“It’s a relief and a great Christmas present for children,” rejoices Thierry Nouvel, general manager of the association Vaincre la mucoviscidose. On Sunday December 18, the Minister of Health, François Braun, announced to the Sunday newspaper the generalization to children of Kaftrio, an experimental treatment against cystic fibrosis.
Until now reserved for patients aged 12 and over, Kaftrio can now be prescribed for children aged 6 to 11. “The decree is ready and should be published in the coming days, said the minister. The results are extraordinary, they allow an almost ordinary life. It’s a huge hope.” he said, adding that the treatment would be “available in pharmacies very quickly, on hospital prescription”. In total, 5,500 patients (and not children, as François Braun mistakenly stated) will be able to benefit from this treatment, including 700 children, including “200 who have already had early access”, says Thierry Nouvel.
In children, it avoids lung degradation
Authorized in the European Union since 2020, Kaftrio is an innovative treatment for cystic fibrosis, a genetic disease that inexorably deteriorates the respiratory and digestive systems and which, before this discovery, was often fatal. This new treatment, produced by the American laboratory Vertex, is considered by associations as a revolution capable of transforming cystic fibrosis into a chronic and stabilized pathology.
“Kaftrio does not cure but acts on the causes of the disease, by repairing the defects of the CFTR protein caused by a genetic mutation, explains Thierry Nouvel. In adults, it allows a substantial improvement in respiratory capacity and in children it prevents lung deterioration, one of the first symptoms of cystic fibrosis. We do not yet have enough hindsight, but we can think that these capacities will be preserved, whereas before it was generally necessary to resort to a lung transplant. »
Delivered in the form of tablets, this triple therapy (a combination of three molecules) is a lifelong treatment, to be taken twice a day. Its cost is approximately €200,000 per year and per patient, according to the general manager of Vaincre la mucoviscidose. “It is a very large sum for Social Security, and we had to intervene to accelerate its marketing. »
Nearly 35% of patients will not be able to benefit from it
Treatment with “spectacular effects” on lung capacity, Kaftrio does not, however, address the other consequences of cystic fibrosis, such as digestive symptoms in particular, specifies Thierry Nouvel. “But the children’s lives will be completely turned upside down. They will be able to live almost normally. It’s a huge step forward.” he points out.
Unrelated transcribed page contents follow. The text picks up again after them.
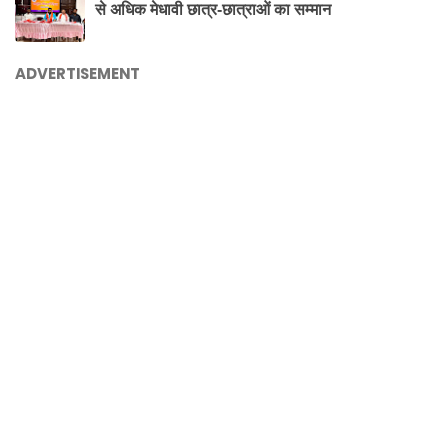
से अधिक मेधावी छात्र-छात्राओं का सम्मान
ADVERTISEMENT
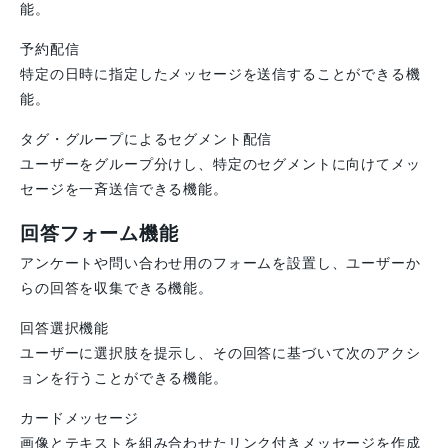
能。
予約配信
特定の日時に指定したメッセージを送信することができる機
能。
タグ・グループによるセグメント配信
ユーザーをグループ分けし、特定のセグメントに向けてメッ
セージを一斉送信できる機能。
回答フォーム機能
アンケートや問い合わせ用のフォームを設置し、ユーザーか
らの回答を収集できる機能。
回答選択機能
ユーザーに選択肢を提示し、その回答に基づいて次のアクシ
ョンを行うことができる機能。
カードメッセージ
画像とテキストを組み合わせたリンク付きメッセージを作成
Unfortunately, not everyone will be able to benefit from it. Kaftrio only acts on one mutation – delta F508 – although there are “more than 2,000”. Although it is the most common, « pAlmost 35% of patients with cystic fibrosis will not be able to access this therapy, recalls Thierry Nouvel. Our association fights for these patients. We fund research to the tune of 4 million euros per year so that they too can one day benefit from a treatment that improves their quality of daily life.”.